The Great Negotiator: Ambassador Tommy Koh

Summer 2014

Ambassador Tommy Koh, recipient of the 2014 Great Negotiator Award, discussed “Multiparty Deals: The Law of the Sea, the Rio Earth Summit, and the Future of Large Conference Negotiations” during an event in April honoring him for his many successful efforts in large-scale diplomacy.

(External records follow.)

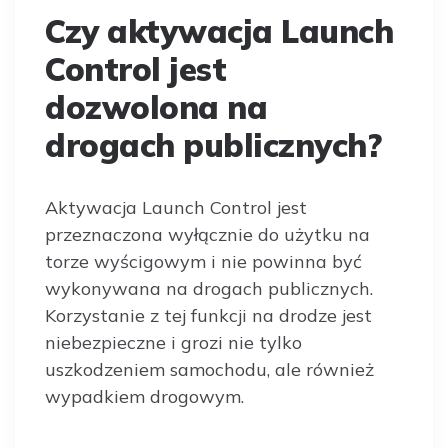
Czy aktywacja Launch
Control jest
dozwolona na
drogach publicznych?
Aktywacja Launch Control jest
przeznaczona wyłącznie do użytku na
torze wyścigowym i nie powinna być
wykonywana na drogach publicznych.
Korzystanie z tej funkcji na drodze jest
niebezpieczne i grozi nie tylko
uszkodzeniem samochodu, ale również
wypadkiem drogowym.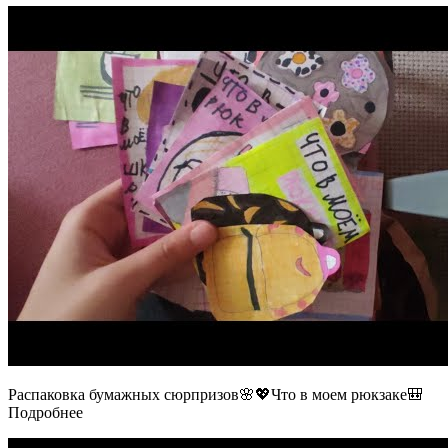
Распаковка бумажных сюрпризов🌸💖Что в моем рюкзаке🎒
Подробнее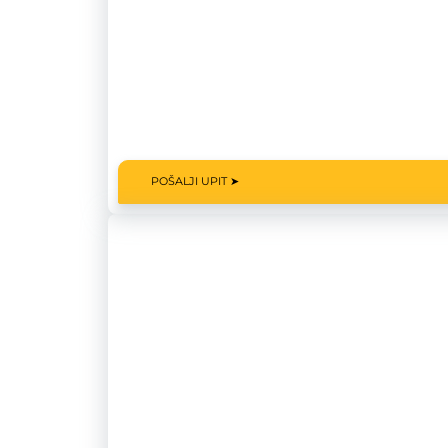
POŠALJI UPIT ➤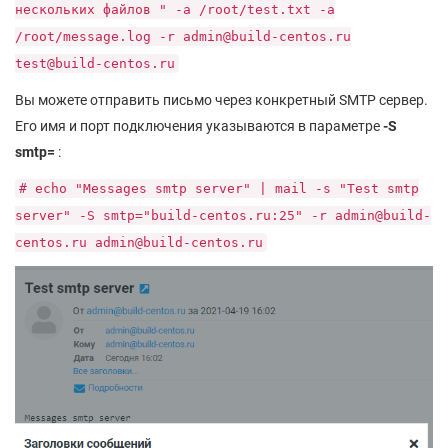
нескольких файлов " -a /root/test.txt -a
/root/message.log -r admin@build-centos.ru
test@build-centos.ru
Вы можете отправить письмо через конкретный SMTP сервер.
Его имя и порт подключения указываются в параметре
-S
smtp=
:
# echo "Messages smtp server" | mail -s "Test smtp
server" -S smtp="build-centos.ru:25" -r admin@build-
centos.ru admin@build-centos.ru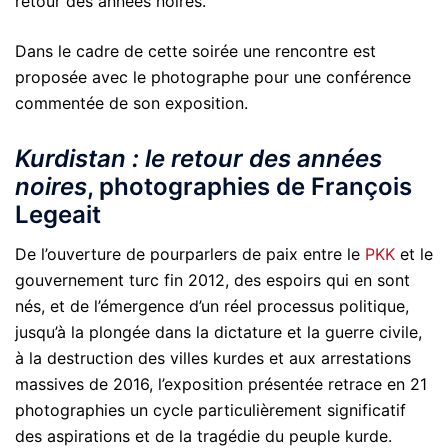
retour des années noires.
Dans le cadre de cette soirée une rencontre est
proposée avec le photographe pour une conférence
commentée de son exposition.
Kurdistan : le retour des années
noires
, photographies de François
Legeait
De l’ouverture de pourparlers de paix entre le
PKK
et le
gouvernement turc fin 2012, des espoirs qui en sont
nés, et de l’émergence d’un réel processus politique,
jusqu’à la plongée dans la dictature et la guerre civile,
à la destruction des villes kurdes et aux arrestations
massives de 2016, l’exposition présentée retrace en 21
photographies un cycle particulièrement significatif
des aspirations et de la tragédie du peuple kurde.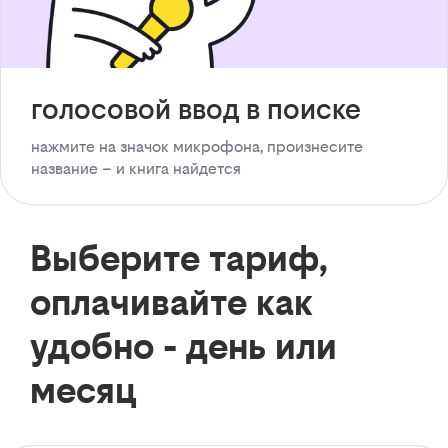
голосовой ввод в поиске
нажмите на значок микрофона, произнесите
название – и книга найдется
Выберите тариф,
оплачивайте как
удобно - день или
месяц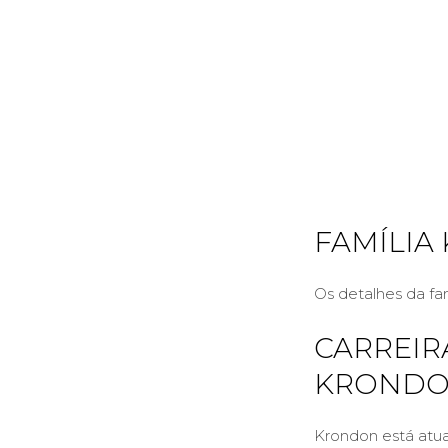
FAMÍLIA
Os detalhes da fa
CARREIR
KROND
Krondon está atu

Koh, of Singapore, is the eleventh recipient of the Award, awarded jointly in 2014 by Harvard’s Program on Negotiation (PON) and the Belfer Center’s Future of Diplomacy Project at Harvard Kennedy School.

Nicholas Burns, director of the Future of Diplomacy Project, took part in the discussion with Koh along with James Sebenius, professor at Harvard Business School and member of the PON executive committee, and Susan Hackley, managing director of the PON based at Harvard Law School.

The award honors Koh for his work as the chief negotiator for the U.S.-Singapore Free Trade Agreement, the Third UN Conference on the Law of the Sea, the UN Rio Earth Summit, and other large-scale negotiations.

In a joint statement announcing the award, Sebenius and Burns said: “In honoring Ambassador Koh, we have the unique opportunity to learn from one of the world’s leaders in the practice of large-scale, multiparty conference diplomacy—a complex form of negotiation that will be increasingly needed to forge effective collective responses to a range of global problems.”

Of his success in complex multi-party conference negotiations, Koh said, “The chairman of the conference is both a choreographer and the conductor of an orchestra. You are a choreographer because you have to design a conference structure and then you must marshal the complexity of issues, and determine—like a conductor—who can lead various structures within.”